Print each line from the start of the records below up through the line where "3. Profitez des versions démo" is found, exactly as given.

[EXTRACTED INFORMATION]

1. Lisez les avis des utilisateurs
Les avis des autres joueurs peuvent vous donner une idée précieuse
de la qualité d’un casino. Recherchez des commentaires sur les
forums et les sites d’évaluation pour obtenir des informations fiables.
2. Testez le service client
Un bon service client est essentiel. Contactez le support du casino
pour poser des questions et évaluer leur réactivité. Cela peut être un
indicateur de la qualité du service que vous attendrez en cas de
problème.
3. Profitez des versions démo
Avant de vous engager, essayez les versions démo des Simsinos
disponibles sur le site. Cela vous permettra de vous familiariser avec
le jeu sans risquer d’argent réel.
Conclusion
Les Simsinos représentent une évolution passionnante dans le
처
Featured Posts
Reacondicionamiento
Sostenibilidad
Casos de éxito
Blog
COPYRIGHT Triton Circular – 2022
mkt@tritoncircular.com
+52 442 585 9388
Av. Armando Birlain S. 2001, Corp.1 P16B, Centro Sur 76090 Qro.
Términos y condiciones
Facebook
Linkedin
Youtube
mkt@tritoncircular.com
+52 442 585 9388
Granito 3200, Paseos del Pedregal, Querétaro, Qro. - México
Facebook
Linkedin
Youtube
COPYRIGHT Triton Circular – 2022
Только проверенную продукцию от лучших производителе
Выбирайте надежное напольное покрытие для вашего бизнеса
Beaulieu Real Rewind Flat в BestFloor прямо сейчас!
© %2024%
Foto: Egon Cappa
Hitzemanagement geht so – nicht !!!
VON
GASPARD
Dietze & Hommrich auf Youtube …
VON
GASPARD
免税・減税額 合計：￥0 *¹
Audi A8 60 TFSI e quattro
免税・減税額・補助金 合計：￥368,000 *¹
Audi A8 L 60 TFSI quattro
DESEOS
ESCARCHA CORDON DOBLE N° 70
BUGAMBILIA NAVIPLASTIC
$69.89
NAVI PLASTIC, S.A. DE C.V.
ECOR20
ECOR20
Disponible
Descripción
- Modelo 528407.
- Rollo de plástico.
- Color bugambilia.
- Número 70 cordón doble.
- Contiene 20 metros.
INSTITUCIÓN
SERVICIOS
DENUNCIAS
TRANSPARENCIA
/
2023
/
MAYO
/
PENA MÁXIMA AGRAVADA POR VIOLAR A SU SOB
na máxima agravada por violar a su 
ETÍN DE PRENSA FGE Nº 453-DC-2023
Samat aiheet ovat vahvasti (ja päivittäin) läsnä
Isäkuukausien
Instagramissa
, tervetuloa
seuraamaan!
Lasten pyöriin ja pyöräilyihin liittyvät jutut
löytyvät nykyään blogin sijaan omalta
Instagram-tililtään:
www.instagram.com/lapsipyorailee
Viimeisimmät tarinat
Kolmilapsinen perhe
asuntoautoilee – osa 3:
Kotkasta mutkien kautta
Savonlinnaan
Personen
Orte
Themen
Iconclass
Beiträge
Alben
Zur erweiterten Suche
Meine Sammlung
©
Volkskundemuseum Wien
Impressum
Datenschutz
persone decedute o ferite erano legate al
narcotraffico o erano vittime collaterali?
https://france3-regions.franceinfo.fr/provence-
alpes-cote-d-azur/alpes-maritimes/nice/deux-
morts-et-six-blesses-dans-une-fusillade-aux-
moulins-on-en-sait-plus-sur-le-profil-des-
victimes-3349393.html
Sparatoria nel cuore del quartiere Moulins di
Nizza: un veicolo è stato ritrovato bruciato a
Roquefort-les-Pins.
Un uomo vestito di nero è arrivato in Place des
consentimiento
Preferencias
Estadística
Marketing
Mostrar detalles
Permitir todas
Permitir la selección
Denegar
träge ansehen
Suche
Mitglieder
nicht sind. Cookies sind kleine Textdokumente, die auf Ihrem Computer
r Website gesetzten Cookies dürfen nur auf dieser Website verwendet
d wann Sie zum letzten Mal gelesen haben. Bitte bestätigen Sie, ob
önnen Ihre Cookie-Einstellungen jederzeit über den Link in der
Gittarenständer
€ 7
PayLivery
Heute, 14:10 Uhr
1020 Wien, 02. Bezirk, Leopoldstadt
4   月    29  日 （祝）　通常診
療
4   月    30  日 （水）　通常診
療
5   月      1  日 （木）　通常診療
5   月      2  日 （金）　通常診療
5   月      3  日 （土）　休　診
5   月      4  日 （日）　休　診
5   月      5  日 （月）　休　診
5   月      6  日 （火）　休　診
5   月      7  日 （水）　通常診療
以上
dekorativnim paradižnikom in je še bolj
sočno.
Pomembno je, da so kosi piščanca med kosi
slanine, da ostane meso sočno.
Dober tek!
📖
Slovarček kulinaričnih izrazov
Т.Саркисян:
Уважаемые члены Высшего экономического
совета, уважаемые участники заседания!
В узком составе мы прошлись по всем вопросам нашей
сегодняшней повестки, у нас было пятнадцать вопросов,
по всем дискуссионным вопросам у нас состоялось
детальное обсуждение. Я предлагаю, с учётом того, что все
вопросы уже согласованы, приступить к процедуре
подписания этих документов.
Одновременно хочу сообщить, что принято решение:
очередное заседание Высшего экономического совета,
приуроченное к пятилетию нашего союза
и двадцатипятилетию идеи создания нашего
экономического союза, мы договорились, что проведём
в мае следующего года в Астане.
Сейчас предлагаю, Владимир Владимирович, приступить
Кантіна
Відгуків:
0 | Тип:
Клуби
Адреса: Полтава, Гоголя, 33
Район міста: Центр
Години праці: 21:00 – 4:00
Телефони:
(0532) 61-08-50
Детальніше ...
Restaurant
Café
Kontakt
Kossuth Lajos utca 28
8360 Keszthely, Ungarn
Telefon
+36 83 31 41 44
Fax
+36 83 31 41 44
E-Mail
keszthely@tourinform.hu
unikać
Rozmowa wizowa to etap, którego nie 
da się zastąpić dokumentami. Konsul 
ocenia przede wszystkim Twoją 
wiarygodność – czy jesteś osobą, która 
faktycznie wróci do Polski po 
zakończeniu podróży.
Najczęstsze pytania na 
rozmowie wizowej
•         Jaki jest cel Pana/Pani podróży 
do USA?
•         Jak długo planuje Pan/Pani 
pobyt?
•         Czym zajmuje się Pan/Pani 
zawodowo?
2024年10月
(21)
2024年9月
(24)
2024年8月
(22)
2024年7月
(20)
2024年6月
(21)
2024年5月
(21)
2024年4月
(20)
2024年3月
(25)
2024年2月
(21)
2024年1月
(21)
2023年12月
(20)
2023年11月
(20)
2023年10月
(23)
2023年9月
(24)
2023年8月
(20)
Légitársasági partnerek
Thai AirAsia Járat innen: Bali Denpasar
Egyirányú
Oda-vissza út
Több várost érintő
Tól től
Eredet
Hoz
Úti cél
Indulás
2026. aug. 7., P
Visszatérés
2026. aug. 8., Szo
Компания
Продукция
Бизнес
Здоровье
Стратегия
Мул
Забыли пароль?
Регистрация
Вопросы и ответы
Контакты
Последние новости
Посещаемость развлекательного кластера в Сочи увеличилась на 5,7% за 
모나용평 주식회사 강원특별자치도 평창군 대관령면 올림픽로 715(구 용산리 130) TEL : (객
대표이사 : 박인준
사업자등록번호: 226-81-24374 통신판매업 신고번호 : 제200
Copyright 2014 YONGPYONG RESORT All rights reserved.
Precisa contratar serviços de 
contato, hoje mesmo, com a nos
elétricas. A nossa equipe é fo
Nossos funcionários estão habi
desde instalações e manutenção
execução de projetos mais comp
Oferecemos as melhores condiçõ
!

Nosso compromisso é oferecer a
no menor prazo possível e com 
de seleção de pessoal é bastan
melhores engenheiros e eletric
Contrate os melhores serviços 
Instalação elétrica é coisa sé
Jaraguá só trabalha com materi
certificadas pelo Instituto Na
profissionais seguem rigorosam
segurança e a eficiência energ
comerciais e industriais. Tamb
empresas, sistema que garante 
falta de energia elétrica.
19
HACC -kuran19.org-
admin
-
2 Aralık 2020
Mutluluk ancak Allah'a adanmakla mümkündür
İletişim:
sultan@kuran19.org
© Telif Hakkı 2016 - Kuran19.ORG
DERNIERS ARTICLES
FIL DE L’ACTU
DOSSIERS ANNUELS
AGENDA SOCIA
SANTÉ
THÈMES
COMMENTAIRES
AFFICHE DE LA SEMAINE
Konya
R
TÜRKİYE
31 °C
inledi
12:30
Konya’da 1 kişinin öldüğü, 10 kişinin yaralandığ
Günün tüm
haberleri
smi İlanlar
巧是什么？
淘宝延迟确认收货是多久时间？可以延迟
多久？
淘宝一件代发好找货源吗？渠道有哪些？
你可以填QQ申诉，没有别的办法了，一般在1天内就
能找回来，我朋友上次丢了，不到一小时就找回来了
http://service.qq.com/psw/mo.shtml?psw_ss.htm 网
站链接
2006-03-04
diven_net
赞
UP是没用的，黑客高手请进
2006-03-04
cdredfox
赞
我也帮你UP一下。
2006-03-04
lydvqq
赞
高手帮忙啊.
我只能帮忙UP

[/EXTRACTED INFORMATION]

[SOLVED PROBLEM]
1. Lisez les avis des utilisateurs
Les avis des autres joueurs peuvent vous donner une idée précieuse
de la qualité d’un casino. Recherchez des commentaires sur les
forums et les sites d’évaluation pour obtenir des informations fiables.
2. Testez le service client
Un bon service client est essentiel. Contactez le support du casino
pour poser des questions et évaluer leur réactivité. Cela peut être un
indicateur de la qualité du service que vous attendrez en cas de
problème.
3. Profitez des versions démo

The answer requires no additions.